— What you need to do —
When you reach a picture, leave it out; output everything else in the records exactly.

— Exercise data —
•••••

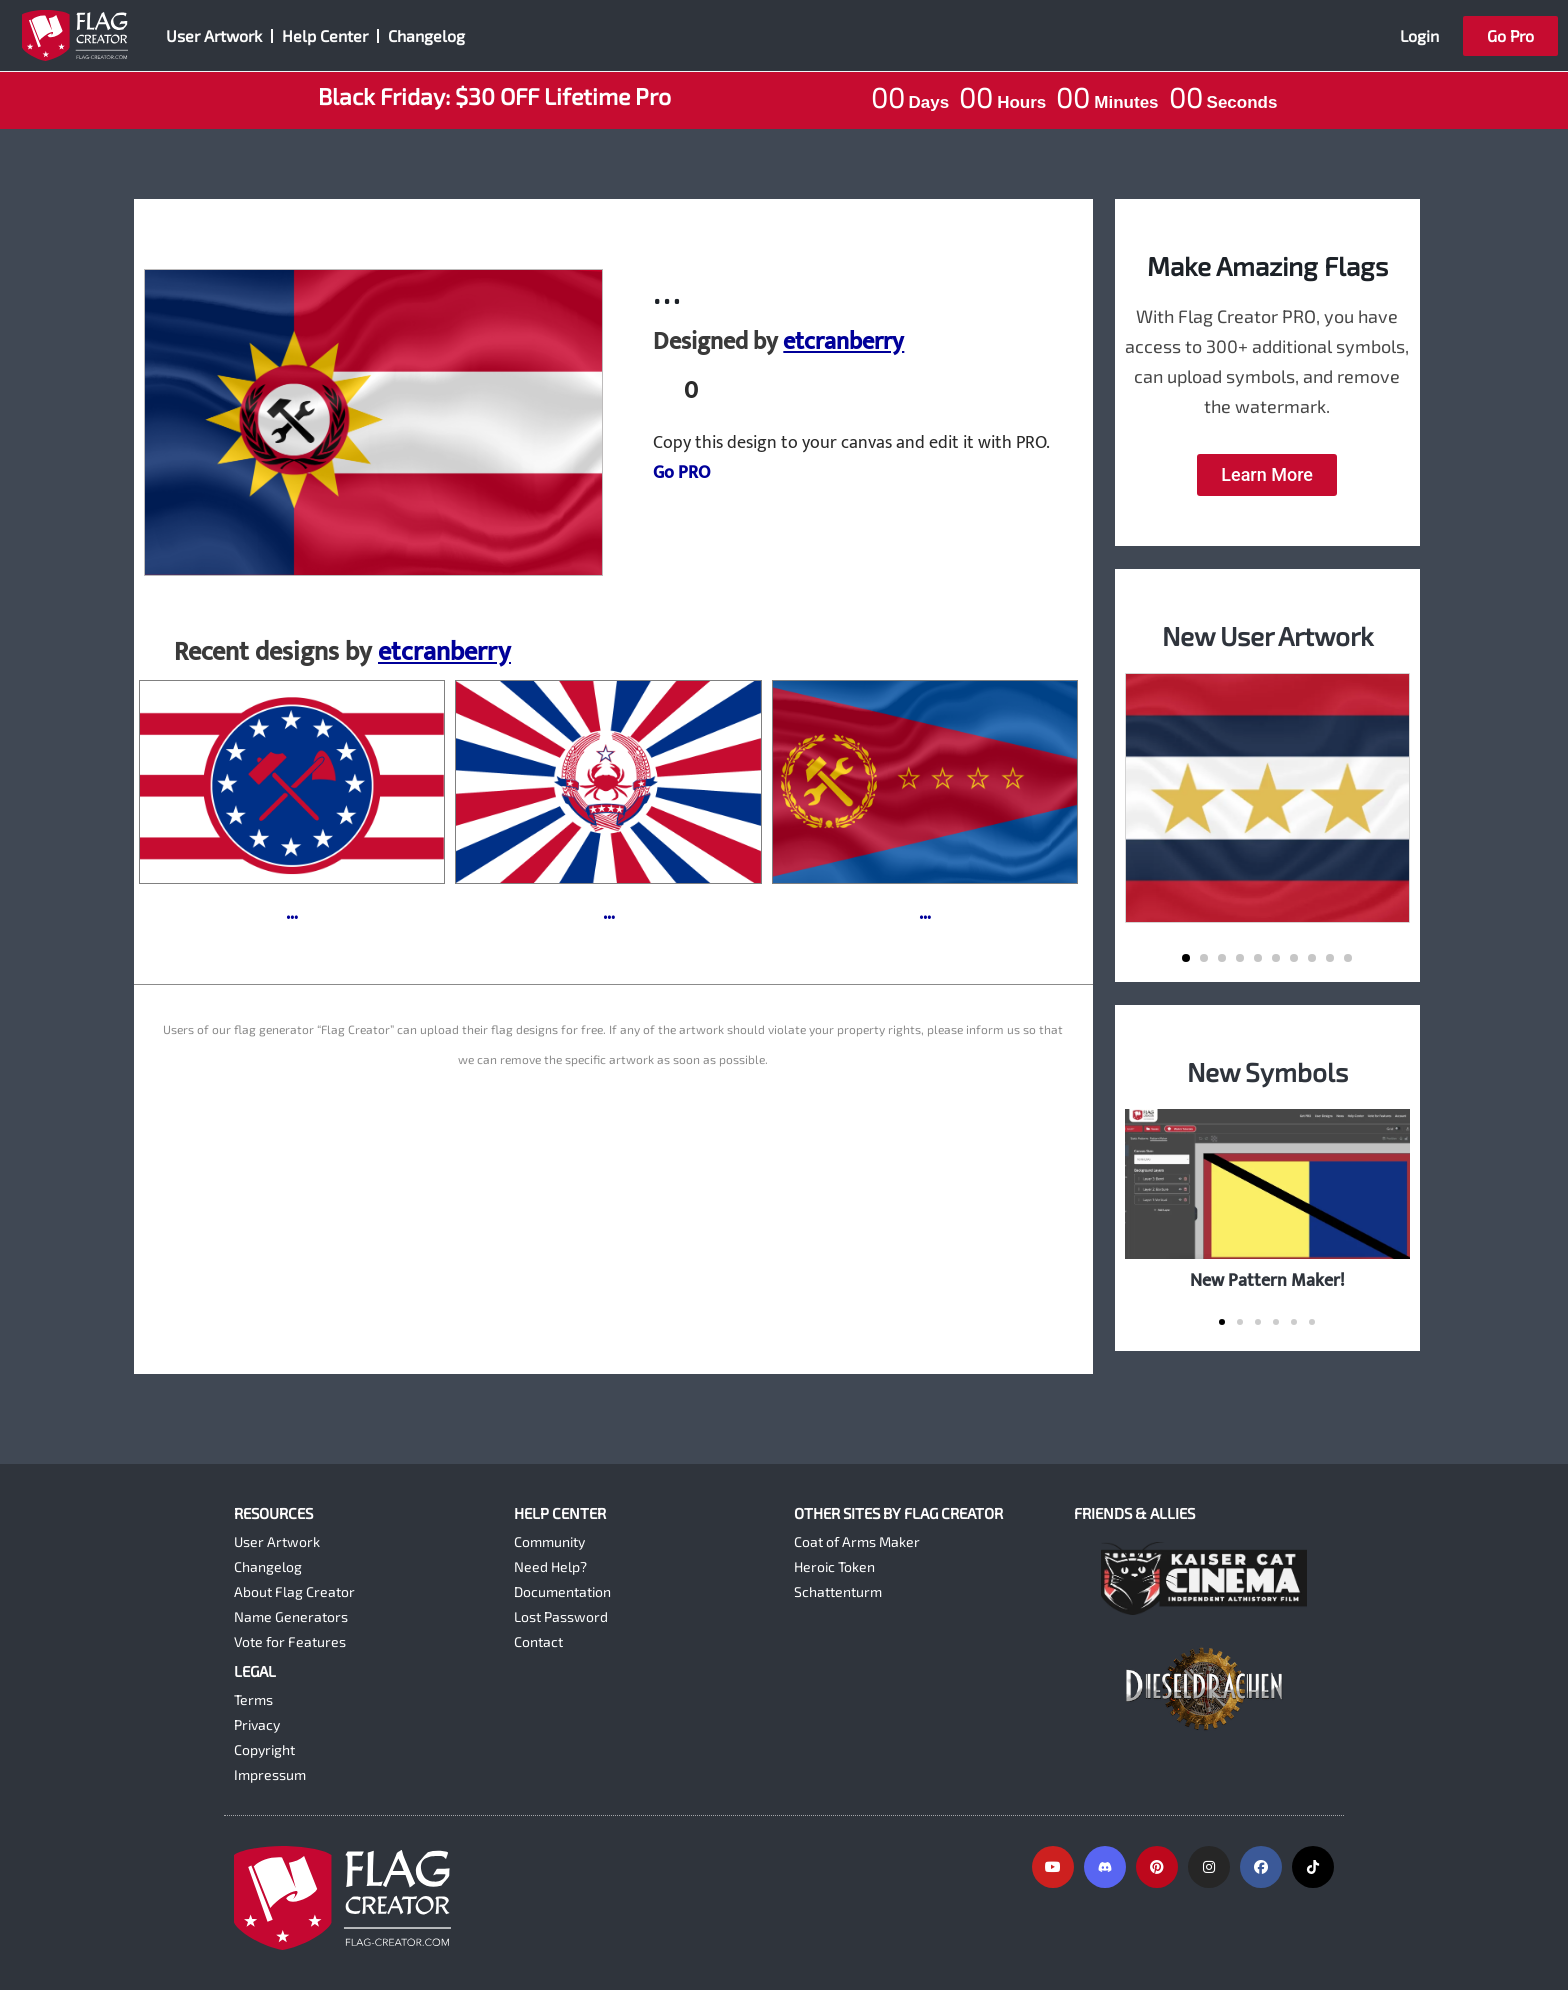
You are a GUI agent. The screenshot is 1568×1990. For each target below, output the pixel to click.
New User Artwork (1267, 635)
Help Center (325, 35)
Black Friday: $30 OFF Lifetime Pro (494, 96)
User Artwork (214, 35)
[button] (1186, 958)
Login (1419, 35)
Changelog (426, 35)
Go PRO (681, 473)
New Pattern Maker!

•••••

— Your solution —
You are a GUI agent. The screenshot is 1568×1990. For each target below, output the pixel to click.
New User Artwork (1267, 635)
Help Center (325, 35)
Black Friday: $30 OFF Lifetime Pro (494, 96)
User Artwork (214, 35)
[button] (1186, 958)
Login (1419, 35)
Changelog (426, 35)
Go PRO (681, 473)
New Pattern Maker!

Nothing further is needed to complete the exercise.